It was suggested to me recently that talking a little bit about the differences between the music I produce for television and songwriting might make for an interesting read. I’ll let you be the judge 🙂
First of all, a little history. I wrote my first television theme back in 1993, when my husband, who happens to be a writer/producer at a local TV station, suggested that I might be able to “rip off” a certain theme and he would use it for a new series he was about to produce. Both of us were a little naive about the idea of copying anything at the time (although we aren’t now!), but I was defiant and refused to rip off anything because I knew I could write something completely unique! After much wrangling, he finally and reluctantly agreed to let me experiment. The result is that “Home Check with Shell Busey”, a kind of home fix-it series, was on the air for the last ten years, with my own theme on it.
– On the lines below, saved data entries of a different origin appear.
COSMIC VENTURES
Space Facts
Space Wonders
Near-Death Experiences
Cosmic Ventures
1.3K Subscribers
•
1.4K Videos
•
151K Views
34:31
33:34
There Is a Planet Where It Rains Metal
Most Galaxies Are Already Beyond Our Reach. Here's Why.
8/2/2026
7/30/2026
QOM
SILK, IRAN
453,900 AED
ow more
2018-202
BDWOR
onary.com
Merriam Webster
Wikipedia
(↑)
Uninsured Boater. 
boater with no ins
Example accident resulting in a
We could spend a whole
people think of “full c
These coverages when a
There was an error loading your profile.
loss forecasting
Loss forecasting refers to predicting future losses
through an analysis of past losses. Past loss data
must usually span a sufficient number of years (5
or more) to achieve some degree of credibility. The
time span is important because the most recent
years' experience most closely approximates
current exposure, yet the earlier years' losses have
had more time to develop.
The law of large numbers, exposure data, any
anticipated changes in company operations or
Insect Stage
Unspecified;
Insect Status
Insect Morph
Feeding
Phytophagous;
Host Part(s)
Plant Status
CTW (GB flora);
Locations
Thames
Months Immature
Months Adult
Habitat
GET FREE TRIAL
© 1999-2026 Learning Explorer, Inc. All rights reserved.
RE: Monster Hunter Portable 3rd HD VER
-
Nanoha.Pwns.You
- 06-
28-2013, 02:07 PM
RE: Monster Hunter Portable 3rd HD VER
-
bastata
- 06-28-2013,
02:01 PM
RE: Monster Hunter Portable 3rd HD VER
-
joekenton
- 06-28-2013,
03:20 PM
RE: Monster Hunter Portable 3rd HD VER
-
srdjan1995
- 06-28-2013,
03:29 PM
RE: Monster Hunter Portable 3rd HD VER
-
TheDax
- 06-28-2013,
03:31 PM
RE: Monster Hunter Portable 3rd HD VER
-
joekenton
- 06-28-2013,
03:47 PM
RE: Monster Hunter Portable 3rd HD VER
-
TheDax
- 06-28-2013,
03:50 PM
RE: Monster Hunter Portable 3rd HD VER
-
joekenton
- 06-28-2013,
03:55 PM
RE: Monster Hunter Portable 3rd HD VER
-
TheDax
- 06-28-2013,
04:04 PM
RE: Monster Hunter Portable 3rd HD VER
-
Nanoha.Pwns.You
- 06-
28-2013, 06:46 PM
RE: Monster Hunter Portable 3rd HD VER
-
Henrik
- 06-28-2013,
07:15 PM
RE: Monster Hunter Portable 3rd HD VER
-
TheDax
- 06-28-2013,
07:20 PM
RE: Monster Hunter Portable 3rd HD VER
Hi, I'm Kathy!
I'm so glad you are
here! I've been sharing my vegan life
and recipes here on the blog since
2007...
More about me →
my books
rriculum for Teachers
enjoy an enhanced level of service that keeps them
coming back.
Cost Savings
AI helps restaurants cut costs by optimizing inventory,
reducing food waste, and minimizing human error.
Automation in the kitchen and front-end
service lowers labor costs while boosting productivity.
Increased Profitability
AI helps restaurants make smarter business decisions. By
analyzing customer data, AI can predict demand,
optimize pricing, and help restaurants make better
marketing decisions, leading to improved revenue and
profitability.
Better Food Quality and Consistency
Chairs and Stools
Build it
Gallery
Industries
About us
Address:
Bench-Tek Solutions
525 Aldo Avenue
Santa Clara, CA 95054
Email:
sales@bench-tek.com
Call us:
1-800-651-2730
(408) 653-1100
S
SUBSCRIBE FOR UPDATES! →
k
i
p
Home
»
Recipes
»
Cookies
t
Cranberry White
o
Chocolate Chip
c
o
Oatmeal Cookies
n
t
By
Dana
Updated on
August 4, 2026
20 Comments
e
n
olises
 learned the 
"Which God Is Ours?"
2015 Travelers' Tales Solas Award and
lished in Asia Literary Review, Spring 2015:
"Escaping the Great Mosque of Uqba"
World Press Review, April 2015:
When I listen to it now, I cringe 🙂 I was pretty new at the whole idea of production at the time, and relied on midi and a simple 8-track reel-to-reel recorder to do my bits. My how times have changed! In the meantime, I’ve composed music for a number of series, the most recent being a news package for CHEK Television Victoria.
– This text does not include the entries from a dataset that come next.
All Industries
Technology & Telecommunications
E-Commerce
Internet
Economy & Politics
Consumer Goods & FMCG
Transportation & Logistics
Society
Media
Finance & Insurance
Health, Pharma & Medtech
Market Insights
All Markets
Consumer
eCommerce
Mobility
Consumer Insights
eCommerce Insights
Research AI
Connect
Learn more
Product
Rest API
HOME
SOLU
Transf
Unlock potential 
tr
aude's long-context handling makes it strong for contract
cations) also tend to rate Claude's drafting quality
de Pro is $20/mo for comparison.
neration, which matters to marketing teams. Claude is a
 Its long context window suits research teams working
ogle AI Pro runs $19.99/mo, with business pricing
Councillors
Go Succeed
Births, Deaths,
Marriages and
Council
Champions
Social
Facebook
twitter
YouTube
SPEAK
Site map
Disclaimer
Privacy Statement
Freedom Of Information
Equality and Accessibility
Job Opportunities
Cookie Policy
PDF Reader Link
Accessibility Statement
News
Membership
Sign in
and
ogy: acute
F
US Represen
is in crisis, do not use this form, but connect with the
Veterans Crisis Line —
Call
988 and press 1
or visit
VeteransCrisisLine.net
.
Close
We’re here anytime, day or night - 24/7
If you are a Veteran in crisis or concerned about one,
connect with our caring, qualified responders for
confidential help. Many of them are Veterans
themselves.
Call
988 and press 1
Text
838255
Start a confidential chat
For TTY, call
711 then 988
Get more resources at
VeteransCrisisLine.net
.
In some ways, composing for television is something akin to being a staff songwriter at a record label or publishing company. For instance, I can do what I want, but then it has to be scrutinized by whoever is producing the show, and sometimes more than one person, so the result may not always be what I thought would work best! Some producers are musically succinct in defining what they want, and others have a hard time describing it. Those of us who have had music around us and been involved in it all our lives, take for granted that everyone understands the lingo, but it is extremely difficult for many non-musical people to know how to articulate what they’re after and what they like. So as a composer, you are always trying to get to the root of what the producer wants to hear.
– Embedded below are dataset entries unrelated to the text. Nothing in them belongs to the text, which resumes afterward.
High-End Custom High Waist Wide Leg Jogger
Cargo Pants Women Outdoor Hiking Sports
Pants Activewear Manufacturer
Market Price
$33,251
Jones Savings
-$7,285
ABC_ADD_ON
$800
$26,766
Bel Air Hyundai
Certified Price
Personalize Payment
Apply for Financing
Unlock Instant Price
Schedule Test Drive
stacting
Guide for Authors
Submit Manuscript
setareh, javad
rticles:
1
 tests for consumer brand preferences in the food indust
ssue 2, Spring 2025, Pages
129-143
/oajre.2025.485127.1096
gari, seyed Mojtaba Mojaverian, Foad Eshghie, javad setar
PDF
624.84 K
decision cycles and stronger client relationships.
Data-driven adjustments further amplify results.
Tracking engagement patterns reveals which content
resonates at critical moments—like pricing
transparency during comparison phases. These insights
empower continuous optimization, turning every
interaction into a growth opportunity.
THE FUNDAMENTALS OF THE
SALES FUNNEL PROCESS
Not all producers are as involved in your work. Some will step back and pretty much let you come up with the ideas. For instance, the producer I worked with on a dog show, pretty much allowed me the freedom to use my own instincts and do what I wanted. I think that it turned out to be one of my best themes…plus, he played trombone, so I wrote a trombone part into the theme and had him come in and play it! It was great fun and we worked well together.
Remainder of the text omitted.